## Work item
Each line of the entries that mentions the string "information" needs to be reported.

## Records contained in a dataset

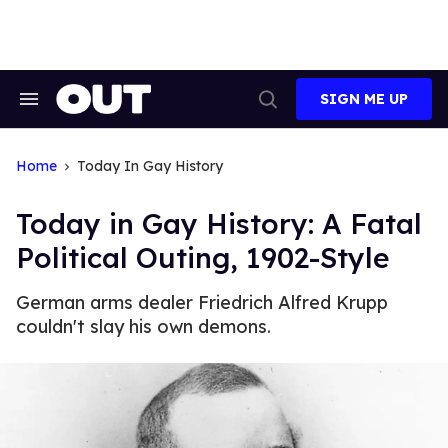
Skip
to
content
SIGN ME UP
Search
Open
&
Search
Section
Navigation
Home
Today In Gay History
Today in Gay History: A Fatal
Political Outing, 1902-Style
German arms dealer Friedrich Alfred Krupp
couldn't slay his own demons.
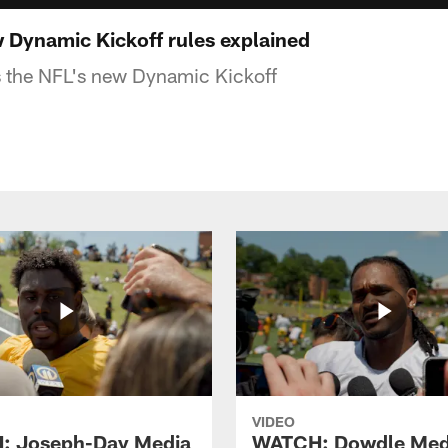
Dynamic Kickoff rules explained
s the NFL's new Dynamic Kickoff
VIDEO
: Joseph-Day Media
WATCH: Dowdle Med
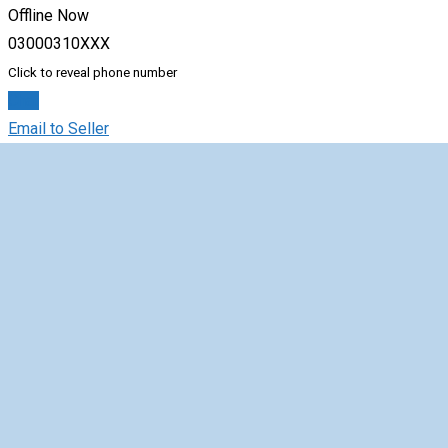
Offline Now
03000310XXX
Click to reveal phone number
Chat
Email to Seller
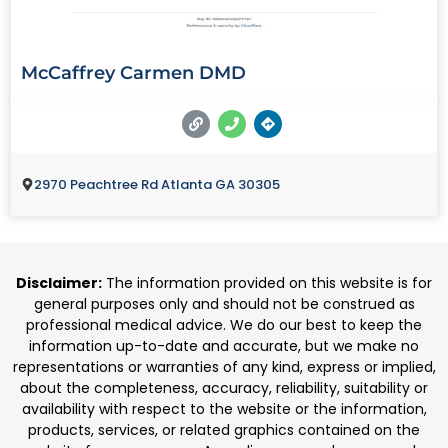
McCaffrey Carmen DMD
2970 Peachtree Rd Atlanta GA 30305
Disclaimer:
The information provided on this website is for
general purposes only and should not be construed as
professional medical advice. We do our best to keep the
information up-to-date and accurate, but we make no
representations or warranties of any kind, express or implied,
about the completeness, accuracy, reliability, suitability or
availability with respect to the website or the information,
products, services, or related graphics contained on the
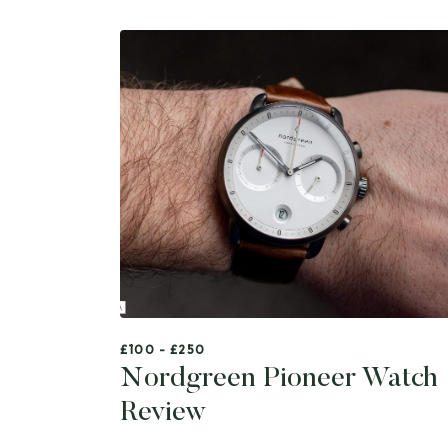
£100 - £250
Nordgreen Pioneer Watch
Review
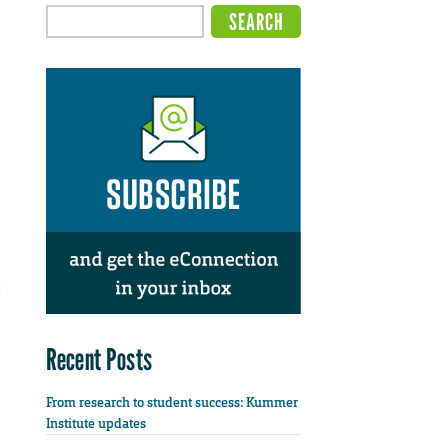
Recent Posts
From research to student success: Kummer
Institute updates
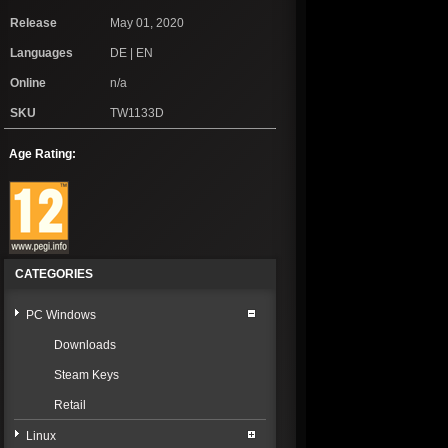
Release
May 01, 2020
Languages
DE | EN
Online
n/a
SKU
TW1133D
Age Rating:
CATEGORIES
PC Windows
Downloads
Steam Keys
Retail
Linux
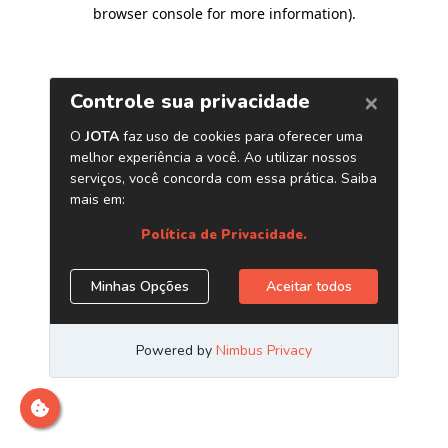
browser console for more information)
.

## Finished exercise
The information provided on this website is for
information up-to-date and accurate, but we make no
availability with respect to the website or the information,
browser console for more information)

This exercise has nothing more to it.